29 April 2009 - 23:54Terri Gross Interview with Bill O’Reilly on NPR’s Fresh Air
I know that NPR hasn’t offered a transcript of this interview, and I bothered to transcribe the first 13 minutes or so. I have also seen posts on other websites looking for a transcript of it. So, I thought I’d post what I have.
Terri Gross and Bill O’Reilly Interview Transcript
Terri Gross (TG): Intro
<clip from O’Reilly Factor>
…
TG: Here it is. The interview I recorded yesterday with Bill O’Reilly.
(to interview)
Terri Gross (TG): Bill O’Reilly welcome to Fresh Air. As you probably know Al Franken was on the show when his book came out. Are you sorry you sued him?
Bill O’Reilly (BO): I didn’t sue him.
TG: Oh no Fox sued him. But I assume-
BO: Well I had no- no control over that at all, and uh I they ran it by me in the beginning and I said look if you can hold this guy accountable, um that’s fine with me. I’m looking at suing him myself for defamation. And that’s all of the input that I had into that. I didn’t see the brief, I didn’t know what they were doing. And uh, that’s how it went down.
TG: A lot of people have speculated that you convinced Fox to go with this lawsuit. You’re saying that’s not the way it happened.
BO: That’s correct. That’s what I’m saying.
TG: So- you mentioned that you were thinking of suing Al Franken yourself. Are you still thinking of doing that?
BO: No because we researched it and I’d have to show damages to win a lawsuit like that. And since Who’s Looking Out For You is the number one book in the country, and my TV program’s the number one cable news show in the country and the Radio Factor’s almost on 400 stations, it would be tough for me to show damages. Since I’m a famous person, the threshold is a lot higher than it would be um if I were an ordinary citizen. But there’s no question it was defamation and that’s what this guy traffics in.
TG: You know there’s this famous uh uh confrontation or debate that you had with Al Franken at the Book Expo earlier this year. And I want to read something Franken says about that in his book. He says “I was having fun not because I enjoy attacking people gratuitously but because O’Reilly is a bully and he deserved it. On his show he cuts off anyone who disagrees with him. If they stand up for themselves, he shoots them down.” Do you think that that’s fair? Do you think it’s fair to call you a bully on your show?
BO: Of course not. I mean, well why would anybody take anything that he says seriously. He’s a uh activist who uh propagandizes and demonizes. And you know look we have an enormous audience that comes in every night to watch the O’Reilly Factor on the Fox News Channel. And if I were what he says I am, I couldn’t possibly succeed. Alright? People wouldn’t sit for it. Americans are fair people by and large. Um, so what this is is the usual propaganda that he puts out and tries to make money by defaming. And it’s a shame, but that’s just the way it is.
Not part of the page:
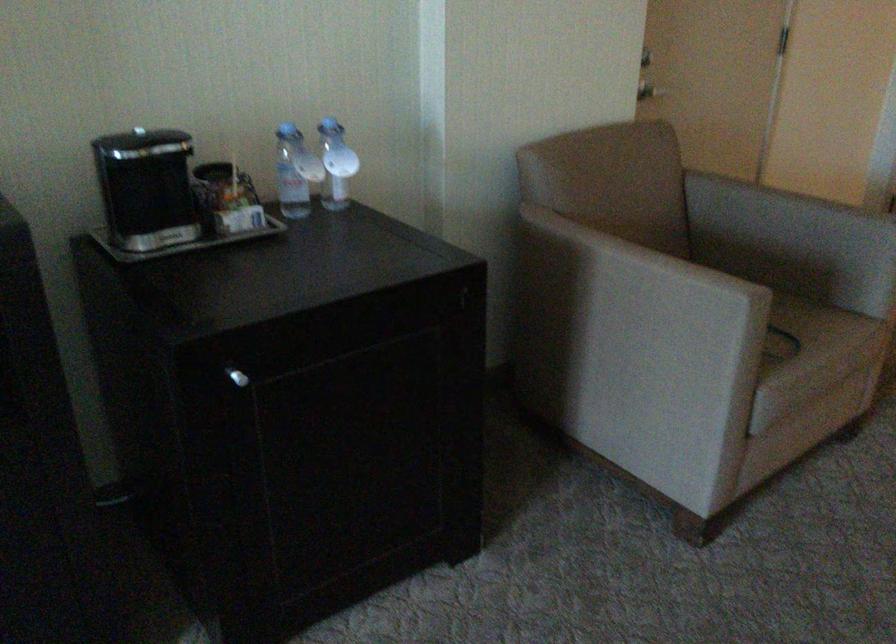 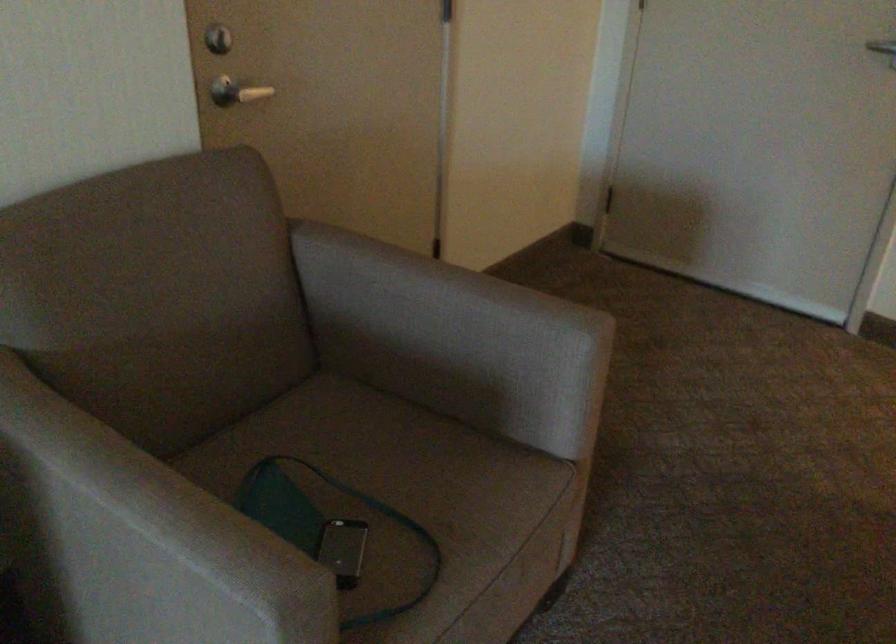 Where in the second image is the point corresponding to point 778,317 from the first image?

(412, 505) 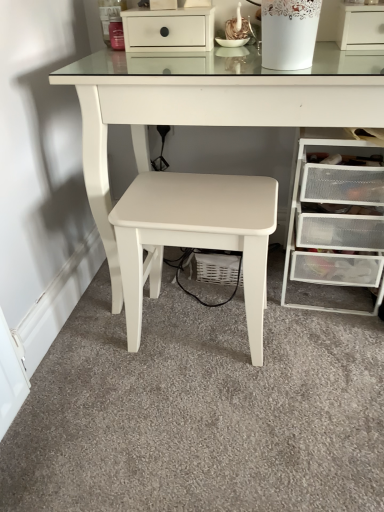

You know, he does it to a lot of other people. Uh and unfortunately there’s a market for that. Uh there’s a there are people who enjoy um reading and listening to people who attack other people with whom they disagree, personally. You know, not the- forget the issues. I mean, let’s try to destroy the person. And this kind of defamation is growing in the United States, and it’s uh it’s really damaging to the country.
TG: I want to ask you about one of the famous interviews that you did on your show. Uh this has gotten a lot of um- this has been mentioned a lot in the press. An excerpt was reprinted in Harper’s Magazine. You were interviewing a son of a man who was killed in the World Trade Center attack on September 11. And he had signed an ad that was critical of the United States. This ad while condemning the terrorist actions also criticized the United States for actions it had taken in Baghdad and Vietnam. You invited him to give his point of view on your show and then you kept telling him to to shut up. And I’m I’m wondering- and how much of that is like theater and showmanship?
BO: None.
TG: Uh huh?
BO: None. If you read the transcript of that interview. Have you read the transcript?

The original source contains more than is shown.